While doing a little digging at my parents’ home I stumbled across TOPIC, a mid-70s periodical published by the U.S. Information Agency for distribution in Africa. It was a general interest magazine on the technology, politics, business, arts, pop culture of the US. The magazines were sprinkled with articles on the “good works” the US was undertaking in Africa, Africans of note living and working in the US, as well as coverage of African arts/performance events in the US. There is also some plain old “USA, USA” flag waving (life in small town America, the economic/social progress of “the blacks”, American business culture, etc). Looking at TOPIC now, more than 30 years later, it is a great time capsule of American popular culture and print design of the mid-70s.
To wit: there is a piece on Design Works, one of 50 business created via the Bedford-Stuyvesant Restoration Corporation started by the late Sen. Bobby Kennedy to transform the Brooklyn, NYC neighborhood. It sourced financial resources to aid projects that rehabilitated housing, provided jobs as well as health, youth development, cultural and educational resources. Jackie Onassis provided the impetus for designing African-motif, American-designed fabrics, suggesting friends Doris and Leslie Tillett consult on a project in their own country (they had helped developing countries start their own design industries). Pull quotes from the article:
“The creative blending of traditional African art forms with with the American black experience has produced some of the most exciting fabrics available today.”
More:
“At Design Works of Bedford-Stuyvesant, colorful silk-screen printed materials for home furnishings provide employment for three dozen residents of New York’s largest black community. Their African-inspired fabrics are sold through a decorator’s supply firm with showrooms throughout the United States, in Canada and Europe.”
South African photographer Frank Marshall’s images of cowboy-clad metaleros from Botswana collected into a body of work he calls “Visions of Renegades”. Snip from article on the otherwise ribald Vice web site:
“… many metalheads in Botswana are cowboys from the villages and farms, so they mix the cowboy image with a biker metal look. Many wear hunting knives and parts of dead animals. We drink from the hollowed-out cow horns.”

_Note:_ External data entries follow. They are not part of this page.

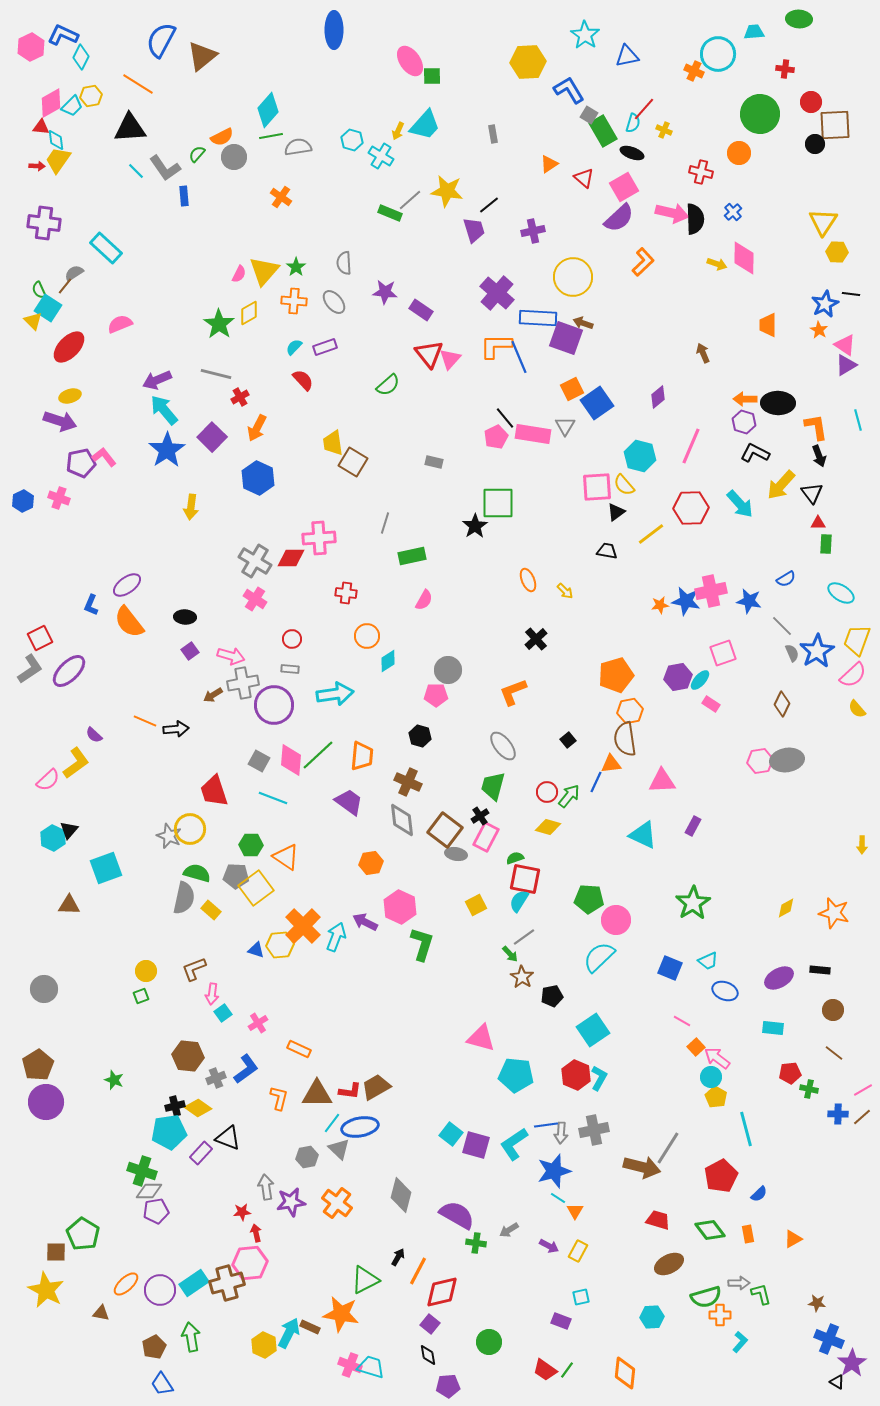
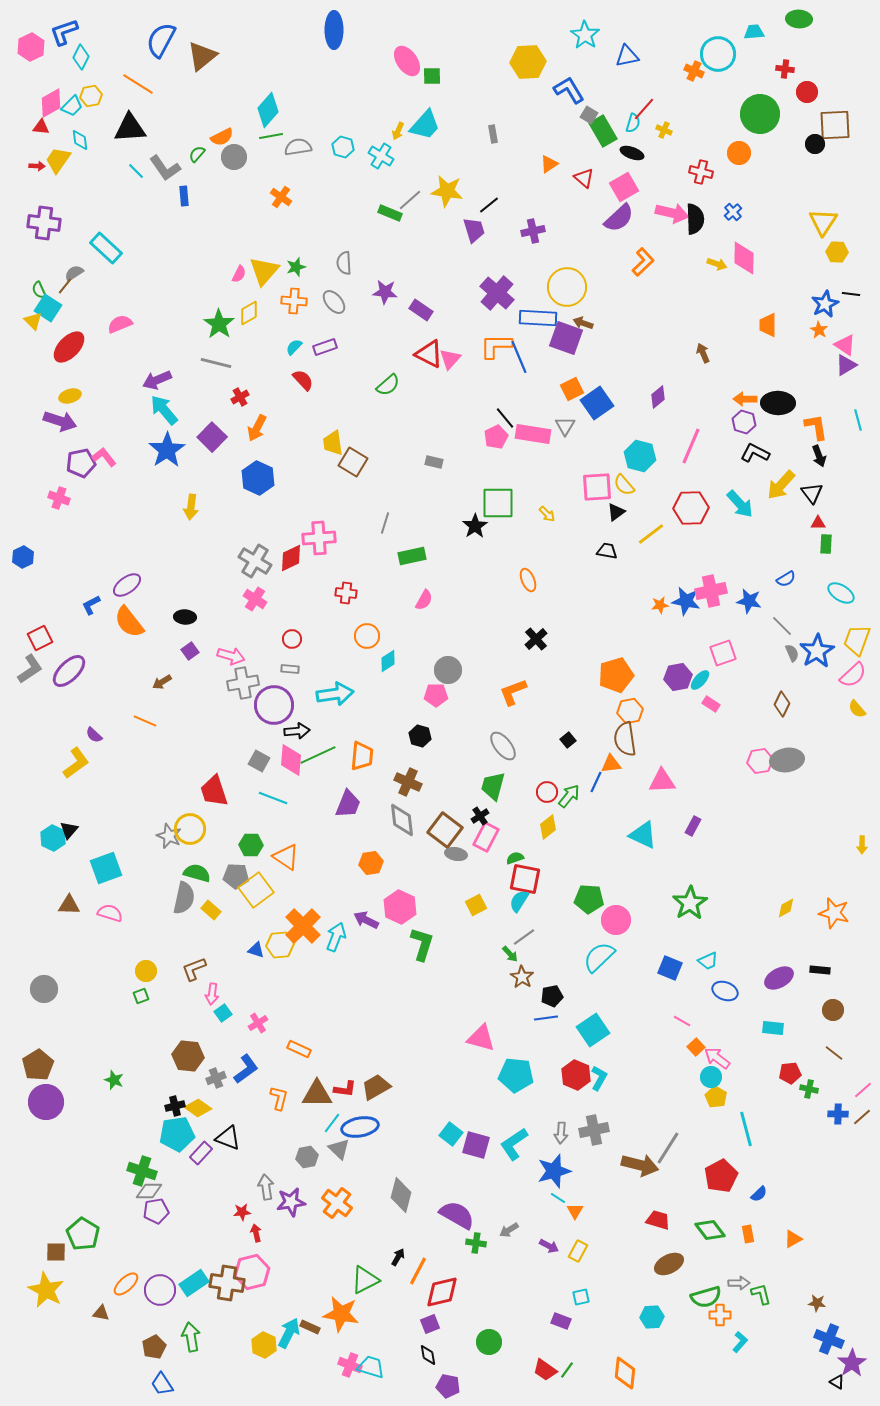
blue L-shape at (63, 35): moved 1 px right, 3 px up; rotated 44 degrees counterclockwise
pink ellipse at (410, 61): moved 3 px left
red circle at (811, 102): moved 4 px left, 10 px up
cyan diamond at (56, 140): moved 24 px right
cyan hexagon at (352, 140): moved 9 px left, 7 px down
green star at (296, 267): rotated 18 degrees clockwise
yellow circle at (573, 277): moved 6 px left, 10 px down
red triangle at (429, 354): rotated 24 degrees counterclockwise
gray line at (216, 374): moved 11 px up
blue hexagon at (23, 501): moved 56 px down
red diamond at (291, 558): rotated 24 degrees counterclockwise
yellow arrow at (565, 591): moved 18 px left, 77 px up
blue L-shape at (91, 605): rotated 40 degrees clockwise
brown arrow at (213, 695): moved 51 px left, 13 px up
black arrow at (176, 729): moved 121 px right, 2 px down
green line at (318, 755): rotated 18 degrees clockwise
pink semicircle at (48, 780): moved 62 px right, 133 px down; rotated 120 degrees counterclockwise
purple trapezoid at (349, 802): moved 1 px left, 2 px down; rotated 76 degrees clockwise
yellow diamond at (548, 827): rotated 55 degrees counterclockwise
yellow square at (256, 888): moved 2 px down
green star at (693, 903): moved 3 px left
purple arrow at (365, 922): moved 1 px right, 2 px up
pink line at (863, 1090): rotated 12 degrees counterclockwise
red L-shape at (350, 1091): moved 5 px left, 2 px up
blue line at (546, 1125): moved 107 px up
cyan pentagon at (169, 1132): moved 8 px right, 2 px down
brown arrow at (642, 1167): moved 2 px left, 2 px up
pink hexagon at (250, 1263): moved 2 px right, 9 px down; rotated 8 degrees counterclockwise
brown cross at (227, 1283): rotated 24 degrees clockwise
purple square at (430, 1324): rotated 30 degrees clockwise
purple pentagon at (448, 1386): rotated 15 degrees clockwise
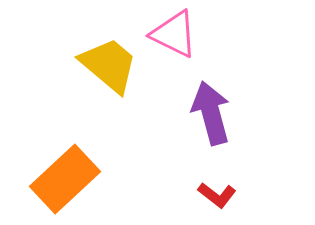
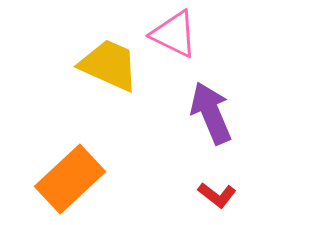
yellow trapezoid: rotated 16 degrees counterclockwise
purple arrow: rotated 8 degrees counterclockwise
orange rectangle: moved 5 px right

In order to present various dimensions of the work of African artists and artisans worldwide, The Global Africa Project is organized around several thematic ideas. These include: the phenomenon of intersecting cultures and cultural fusion; the branding and co-opting of cultural references; how art and design is promoted in the international market and the creative global scene; the use of local materials; and the impact of art-making on the economic and social condition of local communities.
Relatedly: Interview with Ivorian fashion designer Emeka Alams here.
WEBSITES: Another Africa: Unravelling a Hidden Continent. Founder Missla Libsekal’s beautiful site serves as a “contemporary vision of Africans, Africa and those related to the continent and its peoples in the areas of culture, art, fashion, architecture, design, music, photography and more ….”
Screenshot from home page of Another Africa web site.
PHOTOGRAPHY: Delphine Diallo: The Great Vision Franco-Senegalese graphic artist/photographer’s portfolio site. Still love “Magic Photo Studio” series after first seeing it in Clam magazine a while ago.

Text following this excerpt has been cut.